Entries provided START
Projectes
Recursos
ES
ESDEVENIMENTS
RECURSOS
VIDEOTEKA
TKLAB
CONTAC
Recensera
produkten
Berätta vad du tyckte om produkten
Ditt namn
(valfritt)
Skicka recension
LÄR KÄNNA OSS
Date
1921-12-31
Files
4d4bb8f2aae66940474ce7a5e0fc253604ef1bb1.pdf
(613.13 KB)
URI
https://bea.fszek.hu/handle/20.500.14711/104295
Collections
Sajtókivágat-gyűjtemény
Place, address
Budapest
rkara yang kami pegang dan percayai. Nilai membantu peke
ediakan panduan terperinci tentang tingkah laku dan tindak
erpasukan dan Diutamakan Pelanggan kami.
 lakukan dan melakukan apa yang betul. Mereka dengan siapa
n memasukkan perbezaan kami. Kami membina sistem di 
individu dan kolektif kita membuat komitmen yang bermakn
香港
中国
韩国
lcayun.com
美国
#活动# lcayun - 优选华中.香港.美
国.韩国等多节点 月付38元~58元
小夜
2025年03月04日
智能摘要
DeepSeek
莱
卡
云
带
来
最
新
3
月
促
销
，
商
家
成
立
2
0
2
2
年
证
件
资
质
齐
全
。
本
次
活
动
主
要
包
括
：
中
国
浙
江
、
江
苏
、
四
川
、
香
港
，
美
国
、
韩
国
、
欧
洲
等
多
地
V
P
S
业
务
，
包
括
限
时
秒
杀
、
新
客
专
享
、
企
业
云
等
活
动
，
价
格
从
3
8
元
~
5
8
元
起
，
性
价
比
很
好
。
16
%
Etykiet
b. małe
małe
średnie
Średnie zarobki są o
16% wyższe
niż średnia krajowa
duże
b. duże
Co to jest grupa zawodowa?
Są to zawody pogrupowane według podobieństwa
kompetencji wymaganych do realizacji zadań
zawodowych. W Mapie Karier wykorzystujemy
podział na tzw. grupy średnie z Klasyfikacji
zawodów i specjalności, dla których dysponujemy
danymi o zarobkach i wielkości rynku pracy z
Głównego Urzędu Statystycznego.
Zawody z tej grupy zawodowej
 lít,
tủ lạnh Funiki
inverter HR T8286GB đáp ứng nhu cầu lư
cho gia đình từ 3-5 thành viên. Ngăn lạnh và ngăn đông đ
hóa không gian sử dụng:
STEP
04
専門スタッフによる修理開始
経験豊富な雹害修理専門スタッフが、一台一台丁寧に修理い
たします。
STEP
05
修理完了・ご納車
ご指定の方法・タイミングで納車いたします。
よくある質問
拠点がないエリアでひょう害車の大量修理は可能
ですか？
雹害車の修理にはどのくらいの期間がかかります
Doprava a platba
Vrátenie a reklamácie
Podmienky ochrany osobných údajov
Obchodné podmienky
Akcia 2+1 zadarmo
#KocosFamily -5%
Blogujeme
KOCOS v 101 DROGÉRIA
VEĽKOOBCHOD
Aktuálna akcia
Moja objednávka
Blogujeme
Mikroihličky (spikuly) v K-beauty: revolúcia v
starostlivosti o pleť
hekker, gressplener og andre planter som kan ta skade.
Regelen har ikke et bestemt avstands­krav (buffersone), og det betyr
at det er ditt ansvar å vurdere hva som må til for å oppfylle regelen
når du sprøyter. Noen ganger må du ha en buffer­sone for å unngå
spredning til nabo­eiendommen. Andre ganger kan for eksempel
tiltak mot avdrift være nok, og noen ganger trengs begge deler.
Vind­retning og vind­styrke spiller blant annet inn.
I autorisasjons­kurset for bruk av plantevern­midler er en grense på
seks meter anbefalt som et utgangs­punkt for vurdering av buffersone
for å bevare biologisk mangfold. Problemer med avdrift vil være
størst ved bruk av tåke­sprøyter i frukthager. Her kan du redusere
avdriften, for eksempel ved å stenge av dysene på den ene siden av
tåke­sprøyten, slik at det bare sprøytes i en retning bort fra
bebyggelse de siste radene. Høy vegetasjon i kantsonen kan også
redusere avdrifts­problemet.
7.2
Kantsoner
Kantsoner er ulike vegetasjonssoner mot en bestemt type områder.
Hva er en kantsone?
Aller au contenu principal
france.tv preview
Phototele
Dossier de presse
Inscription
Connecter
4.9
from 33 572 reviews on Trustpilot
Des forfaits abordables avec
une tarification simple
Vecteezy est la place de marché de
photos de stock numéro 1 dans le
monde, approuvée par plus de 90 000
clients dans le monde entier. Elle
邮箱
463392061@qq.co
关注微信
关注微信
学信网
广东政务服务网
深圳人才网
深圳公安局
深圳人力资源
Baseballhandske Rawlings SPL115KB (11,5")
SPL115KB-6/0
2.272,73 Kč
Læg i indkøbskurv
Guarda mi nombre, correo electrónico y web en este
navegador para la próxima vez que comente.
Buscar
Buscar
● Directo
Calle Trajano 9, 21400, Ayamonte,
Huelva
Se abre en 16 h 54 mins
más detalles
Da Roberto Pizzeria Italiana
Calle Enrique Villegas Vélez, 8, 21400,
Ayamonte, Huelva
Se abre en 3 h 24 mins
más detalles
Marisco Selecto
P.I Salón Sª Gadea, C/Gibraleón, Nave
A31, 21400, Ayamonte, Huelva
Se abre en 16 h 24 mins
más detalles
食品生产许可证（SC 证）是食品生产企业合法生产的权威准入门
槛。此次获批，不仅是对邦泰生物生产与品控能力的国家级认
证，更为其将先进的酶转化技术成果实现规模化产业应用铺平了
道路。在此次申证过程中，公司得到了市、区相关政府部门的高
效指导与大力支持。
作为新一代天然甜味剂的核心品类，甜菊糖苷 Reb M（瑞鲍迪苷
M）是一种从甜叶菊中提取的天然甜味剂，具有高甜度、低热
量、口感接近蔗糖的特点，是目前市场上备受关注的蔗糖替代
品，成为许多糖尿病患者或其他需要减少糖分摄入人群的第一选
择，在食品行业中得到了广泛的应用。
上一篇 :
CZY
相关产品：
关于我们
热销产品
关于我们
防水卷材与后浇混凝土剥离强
Entries provided END
**Work order:**
From the first line of the listing above through the line that contains "danymi o zarobkach i wielkości rynku pracy z", set down each line without alteration, and nothing else.

**The answer:**
Projectes
Recursos
ES
ESDEVENIMENTS
RECURSOS
VIDEOTEKA
TKLAB
CONTAC
Recensera
produkten
Berätta vad du tyckte om produkten
Ditt namn
(valfritt)
Skicka recension
LÄR KÄNNA OSS
Date
1921-12-31
Files
4d4bb8f2aae66940474ce7a5e0fc253604ef1bb1.pdf
(613.13 KB)
URI
https://bea.fszek.hu/handle/20.500.14711/104295
Collections
Sajtókivágat-gyűjtemény
Place, address
Budapest
rkara yang kami pegang dan percayai. Nilai membantu peke
ediakan panduan terperinci tentang tingkah laku dan tindak
erpasukan dan Diutamakan Pelanggan kami.
 lakukan dan melakukan apa yang betul. Mereka dengan siapa
n memasukkan perbezaan kami. Kami membina sistem di 
individu dan kolektif kita membuat komitmen yang bermakn
香港
中国
韩国
lcayun.com
美国
#活动# lcayun - 优选华中.香港.美
国.韩国等多节点 月付38元~58元
小夜
2025年03月04日
智能摘要
DeepSeek
莱
卡
云
带
来
最
新
3
月
促
销
，
商
家
成
立
2
0
2
2
年
证
件
资
质
齐
全
。
本
次
活
动
主
要
包
括
：
中
国
浙
江
、
江
苏
、
四
川
、
香
港
，
美
国
、
韩
国
、
欧
洲
等
多
地
V
P
S
业
务
，
包
括
限
时
秒
杀
、
新
客
专
享
、
企
业
云
等
活
动
，
价
格
从
3
8
元
~
5
8
元
起
，
性
价
比
很
好
。
16
%
Etykiet
b. małe
małe
średnie
Średnie zarobki są o
16% wyższe
niż średnia krajowa
duże
b. duże
Co to jest grupa zawodowa?
Są to zawody pogrupowane według podobieństwa
kompetencji wymaganych do realizacji zadań
zawodowych. W Mapie Karier wykorzystujemy
podział na tzw. grupy średnie z Klasyfikacji
zawodów i specjalności, dla których dysponujemy
danymi o zarobkach i wielkości rynku pracy z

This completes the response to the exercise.